▶ [GIVEN DATA]
***
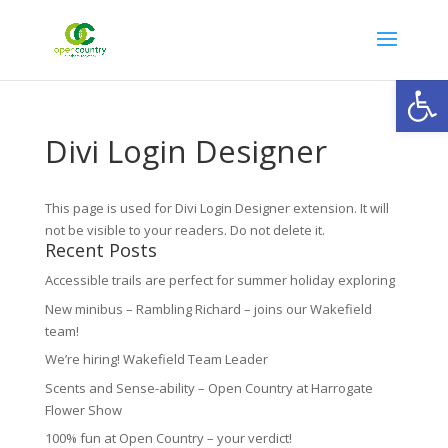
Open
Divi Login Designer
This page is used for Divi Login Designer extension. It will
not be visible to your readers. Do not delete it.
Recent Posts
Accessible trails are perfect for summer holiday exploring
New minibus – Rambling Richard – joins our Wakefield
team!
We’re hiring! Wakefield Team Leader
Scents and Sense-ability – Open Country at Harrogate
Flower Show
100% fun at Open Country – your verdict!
***
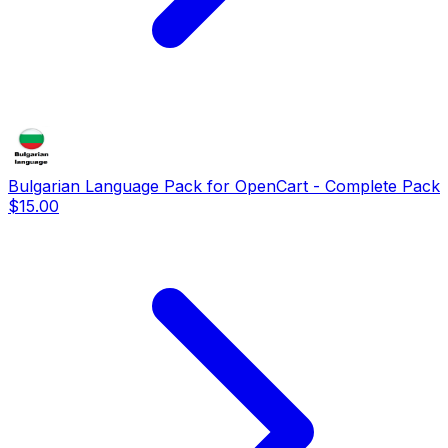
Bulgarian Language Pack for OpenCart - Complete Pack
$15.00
***
▶ [DESCRIPTION OF THE TASK] Set down, unchanged, only those lines above that fall between the line with "Accessible trails are" and the line with "100% fun at Open Country – your verdict!", the two end lines included.

▶ [ANSWER BOX]
Accessible trails are perfect for summer holiday exploring
New minibus – Rambling Richard – joins our Wakefield
team!
We’re hiring! Wakefield Team Leader
Scents and Sense-ability – Open Country at Harrogate
Flower Show
100% fun at Open Country – your verdict!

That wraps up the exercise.